On one hand in this mythology is the brilliance of the dead Jackson, on the other hand is the besmirching and discrediting of Longstreet (just look at his bizarre monument at Gettysburg to see the culmination of this) The irony is that Longstreet was also shot by his own men at the Battle of the Wilderness. The difference is, he survived his wound, which begs the question if whether in death Jackson escaped the sort of scrutiny that Longstreet received. The post-war treatment of Longstreet is a long and baffling story, please see Piston's "Lee's Tarnished Lieutenant" for more.
Because of his successful campaigns and untimely death, Jackson was not only made into a figurehead for the army and an idealized soldier but also as the paragon representative of Virginia and the Southern cause. Attention was not paid to the way he treated his own men or his near-disastrous failings at the Seven Days Battle, nor to his bizarre personality. The South needed heroes and men to rally behind; Jackson became that man.
This idealization has only been amplified over the past decades, especially through the writings of Freeman, Tanner, and more recently, Robertson, who wrote in 1997 that Jackson's efforts should "remain treasured legacies of the American people just as they are inspirations to people everywhere." It also continues in popular culture, most vividly in the depiction of Jackson in the movie "Gods and Generals" If you haven't seen it yourself, believe me when I say all that was missing was a halo around his head.

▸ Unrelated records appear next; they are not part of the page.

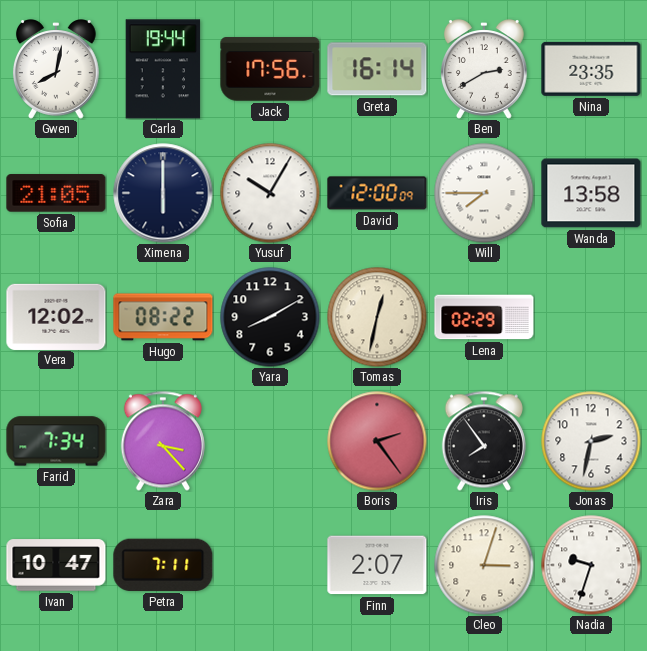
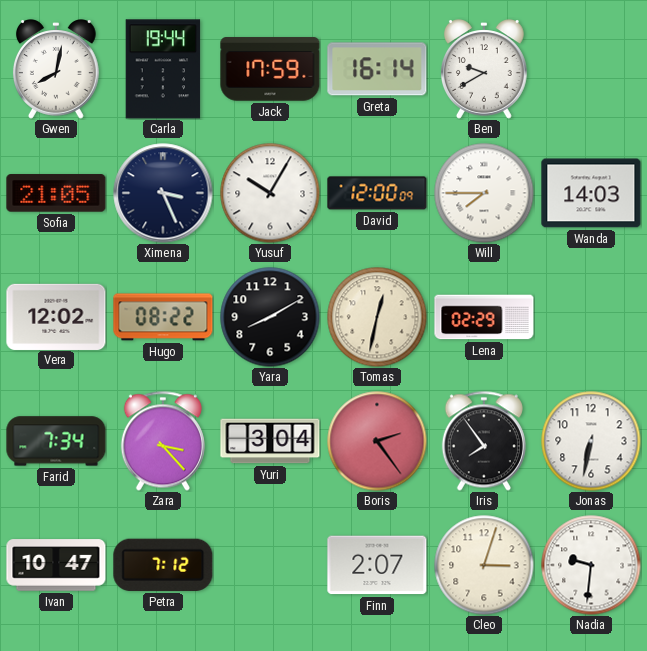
Jack: 17:56 -> 17:59
Ben: 2:40 -> 9:40
Nina: 23:35 -> none
Ximena: 6:00 -> 3:26
Wanda: 13:58 -> 14:03
Yuri: none -> 3:04
Jonas: 2:32 -> 6:32
Petra: 7:11 -> 7:12
Nadia: 9:33 -> 9:31
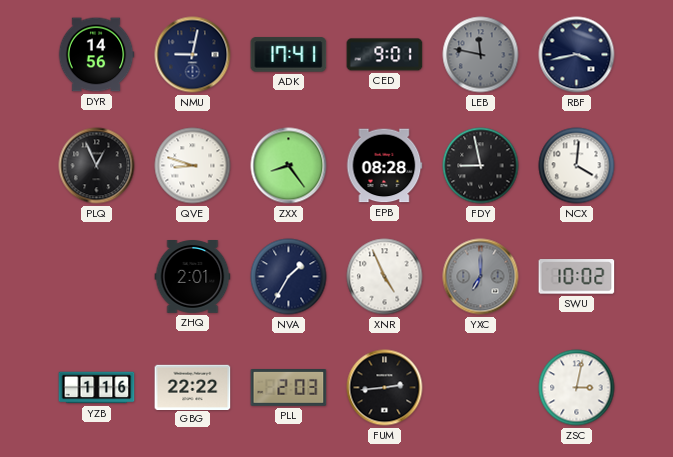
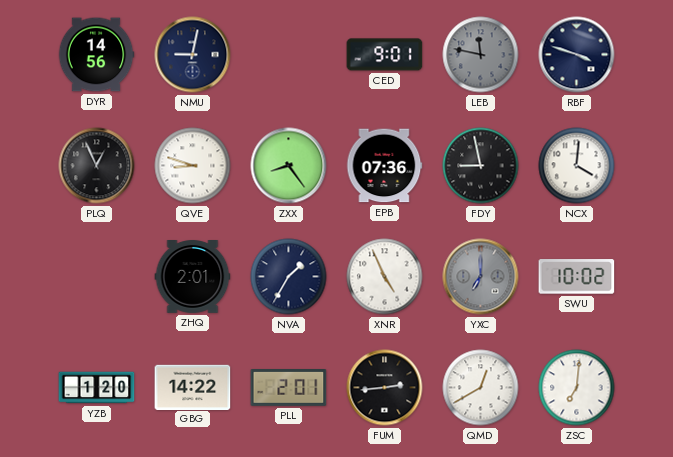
ADK: 17:41 -> none
RBF: 3:43 -> 3:48
EPB: 08:28 -> 07:36
YZB: 1:16 -> 1:20
GBG: 22:22 -> 14:22
PLL: 2:03 -> 2:01
QMD: none -> 12:40
ZSC: 3:02 -> 7:01
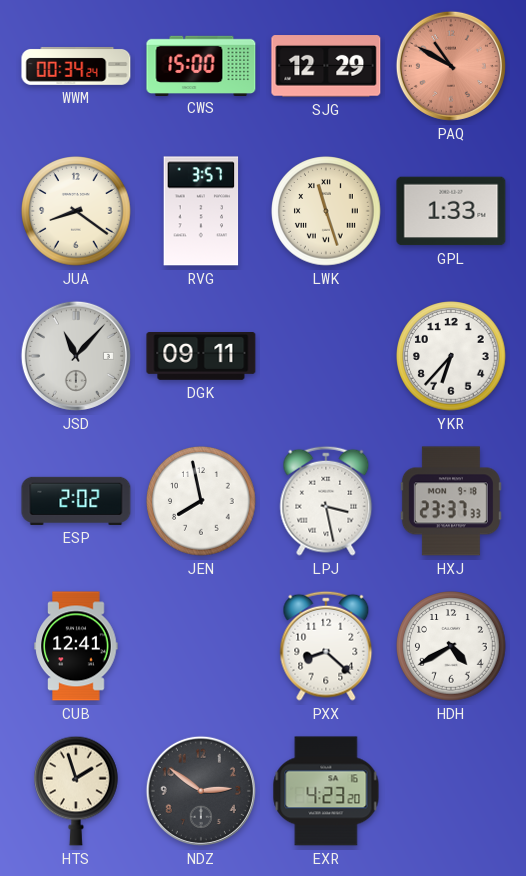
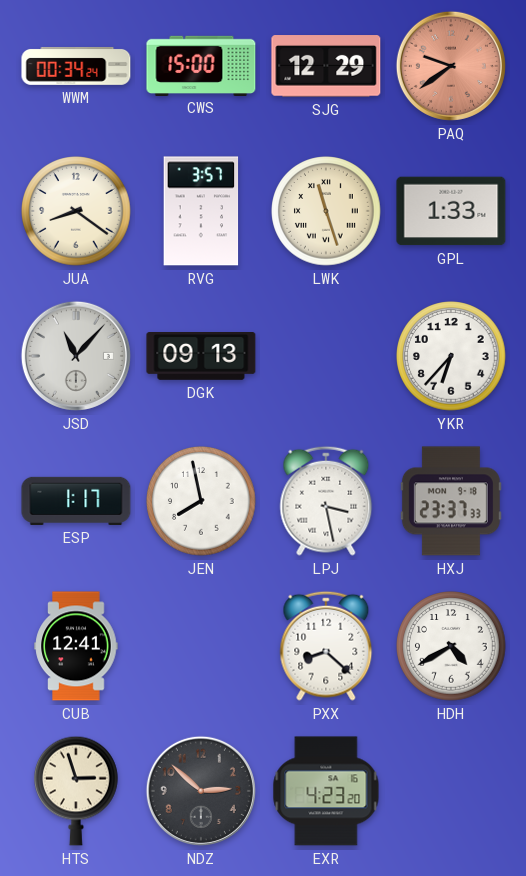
PAQ: 10:50 -> 9:39
DGK: 09:11 -> 09:13
ESP: 2:02 -> 1:17
HTS: 1:57 -> 2:57
NDZ: 2:51 -> 2:52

It is also this idealized Jackson that is painted onto canvas, plates, t-shirts, etc. and enthusiastically purchased by fans.
It is clear; however, that when the whole man is examined, that the time for this era has passed, Jackson was a man who owned slaves and used religion as an excuse for it, turned against the uniform he had once worn proudly, and, though a oft-successful battlefield commander, frequently treated the men who made his reputation like dogs.
We should not continue to subscribe to the hero-worship borne of the Lost Cause mythology. We must treat Confederate officers like Jackson and Lee, (as well as their Union counterparts) with respect, and part of that is to be honest about who they were and what they did; acknowledging their strengths, but also to their flaws. In that spirit, we can appreciate Stonewall Jackson's frequent, but not constant, tactical success, but we must free ourselves of the ideas of him as a paragon of virtue, an icon of devotion, and as any sort of hero, for they are neither earned nor deserved.